## WHAT YOU WILL DO:
Extract, word for word, each line from the line holding "Target: 'aorta'. Output" through the end of the records. Omit every picture.

## RECORD EXTRACTS:
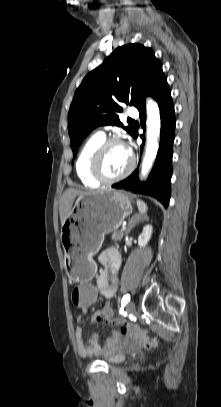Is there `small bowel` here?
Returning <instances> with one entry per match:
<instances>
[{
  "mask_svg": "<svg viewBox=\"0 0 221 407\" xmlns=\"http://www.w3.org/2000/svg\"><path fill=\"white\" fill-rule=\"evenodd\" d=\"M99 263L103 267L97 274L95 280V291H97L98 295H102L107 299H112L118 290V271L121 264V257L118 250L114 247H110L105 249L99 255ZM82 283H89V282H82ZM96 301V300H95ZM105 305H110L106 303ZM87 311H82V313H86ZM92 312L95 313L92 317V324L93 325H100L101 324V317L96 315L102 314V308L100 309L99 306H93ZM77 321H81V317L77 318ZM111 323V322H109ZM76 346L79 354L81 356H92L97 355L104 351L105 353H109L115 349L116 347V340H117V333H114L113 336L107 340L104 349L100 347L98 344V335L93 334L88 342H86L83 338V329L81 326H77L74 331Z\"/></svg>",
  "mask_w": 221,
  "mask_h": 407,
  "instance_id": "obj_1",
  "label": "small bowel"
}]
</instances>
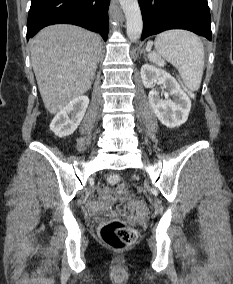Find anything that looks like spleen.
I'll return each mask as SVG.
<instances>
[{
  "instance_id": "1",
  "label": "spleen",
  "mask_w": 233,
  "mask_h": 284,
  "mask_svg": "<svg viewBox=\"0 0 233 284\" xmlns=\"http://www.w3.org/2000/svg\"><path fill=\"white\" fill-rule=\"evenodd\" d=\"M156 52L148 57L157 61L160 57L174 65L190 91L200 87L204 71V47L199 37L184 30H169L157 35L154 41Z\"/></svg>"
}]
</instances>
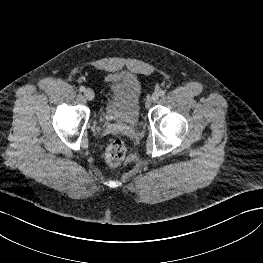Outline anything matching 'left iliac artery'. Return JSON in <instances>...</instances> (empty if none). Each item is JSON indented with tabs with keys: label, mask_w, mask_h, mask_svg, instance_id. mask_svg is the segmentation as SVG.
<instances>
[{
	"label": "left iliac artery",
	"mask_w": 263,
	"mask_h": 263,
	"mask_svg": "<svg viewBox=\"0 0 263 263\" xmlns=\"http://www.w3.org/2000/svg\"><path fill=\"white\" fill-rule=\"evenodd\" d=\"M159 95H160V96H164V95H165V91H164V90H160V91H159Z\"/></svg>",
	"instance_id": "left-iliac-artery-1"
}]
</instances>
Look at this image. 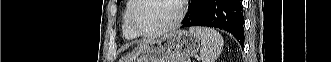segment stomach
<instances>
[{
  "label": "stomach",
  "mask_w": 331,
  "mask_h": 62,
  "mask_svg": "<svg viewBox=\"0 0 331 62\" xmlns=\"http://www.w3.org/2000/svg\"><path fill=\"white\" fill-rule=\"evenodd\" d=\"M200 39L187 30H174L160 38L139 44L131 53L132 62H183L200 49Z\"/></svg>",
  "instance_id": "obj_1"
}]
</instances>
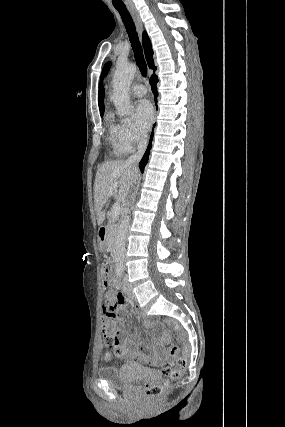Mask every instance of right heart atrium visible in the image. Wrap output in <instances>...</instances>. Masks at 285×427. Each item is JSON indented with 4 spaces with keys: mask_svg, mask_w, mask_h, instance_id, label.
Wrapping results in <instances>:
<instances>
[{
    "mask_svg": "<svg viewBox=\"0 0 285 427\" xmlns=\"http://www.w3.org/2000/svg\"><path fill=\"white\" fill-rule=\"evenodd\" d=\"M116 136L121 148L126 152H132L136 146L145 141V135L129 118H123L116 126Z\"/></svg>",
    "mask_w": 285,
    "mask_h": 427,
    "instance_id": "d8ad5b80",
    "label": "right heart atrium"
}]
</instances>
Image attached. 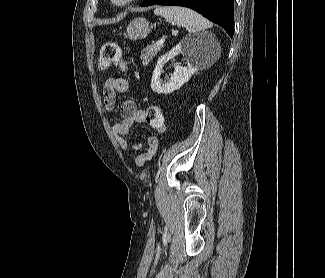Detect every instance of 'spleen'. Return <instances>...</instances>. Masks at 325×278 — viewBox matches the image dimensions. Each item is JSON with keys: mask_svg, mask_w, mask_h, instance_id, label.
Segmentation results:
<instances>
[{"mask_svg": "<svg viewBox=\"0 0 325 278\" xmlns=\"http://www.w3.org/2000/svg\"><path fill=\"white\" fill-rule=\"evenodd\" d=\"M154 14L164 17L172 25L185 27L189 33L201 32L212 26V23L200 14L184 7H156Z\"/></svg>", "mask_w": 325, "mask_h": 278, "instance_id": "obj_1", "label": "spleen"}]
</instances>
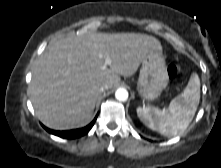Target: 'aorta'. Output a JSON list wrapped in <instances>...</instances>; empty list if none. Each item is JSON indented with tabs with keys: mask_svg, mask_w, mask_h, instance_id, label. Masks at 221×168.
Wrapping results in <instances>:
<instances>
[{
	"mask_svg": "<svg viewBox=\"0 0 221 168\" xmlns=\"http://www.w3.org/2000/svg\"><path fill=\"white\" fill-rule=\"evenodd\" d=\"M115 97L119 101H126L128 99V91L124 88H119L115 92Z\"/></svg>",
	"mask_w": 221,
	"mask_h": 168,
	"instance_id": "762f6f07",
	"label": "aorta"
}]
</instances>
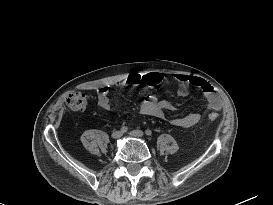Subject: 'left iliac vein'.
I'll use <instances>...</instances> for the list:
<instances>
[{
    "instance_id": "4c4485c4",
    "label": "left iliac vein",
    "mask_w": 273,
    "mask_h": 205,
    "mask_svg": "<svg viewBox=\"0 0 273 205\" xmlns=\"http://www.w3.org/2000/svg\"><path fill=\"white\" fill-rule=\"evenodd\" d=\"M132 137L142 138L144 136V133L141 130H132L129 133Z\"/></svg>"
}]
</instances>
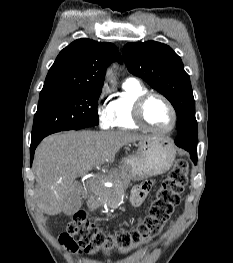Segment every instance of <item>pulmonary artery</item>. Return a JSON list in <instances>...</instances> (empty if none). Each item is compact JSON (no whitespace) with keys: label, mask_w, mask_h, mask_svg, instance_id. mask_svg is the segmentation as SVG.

## REPLY:
Target: 'aorta'. Output a JSON list wrapped in <instances>...</instances>; empty list if none. Each item is JSON indented with tabs with keys: mask_svg, mask_w, mask_h, instance_id, label. Masks at 221×168.
Wrapping results in <instances>:
<instances>
[{
	"mask_svg": "<svg viewBox=\"0 0 221 168\" xmlns=\"http://www.w3.org/2000/svg\"><path fill=\"white\" fill-rule=\"evenodd\" d=\"M115 97L119 101H126L128 99V91L124 88H119L115 92Z\"/></svg>",
	"mask_w": 221,
	"mask_h": 168,
	"instance_id": "762f6f07",
	"label": "aorta"
}]
</instances>
Subject: 'left iliac vein'.
I'll use <instances>...</instances> for the list:
<instances>
[{
    "instance_id": "4c4485c4",
    "label": "left iliac vein",
    "mask_w": 273,
    "mask_h": 205,
    "mask_svg": "<svg viewBox=\"0 0 273 205\" xmlns=\"http://www.w3.org/2000/svg\"><path fill=\"white\" fill-rule=\"evenodd\" d=\"M132 137L142 138L144 136V133L141 130H132L129 133Z\"/></svg>"
}]
</instances>
Segment every instance of <item>pulmonary artery</item>. Return a JSON list in <instances>...</instances> (empty if none). Each item is compact JSON (no whitespace) with keys: label, mask_w, mask_h, mask_svg, instance_id. mask_svg is the segmentation as SVG.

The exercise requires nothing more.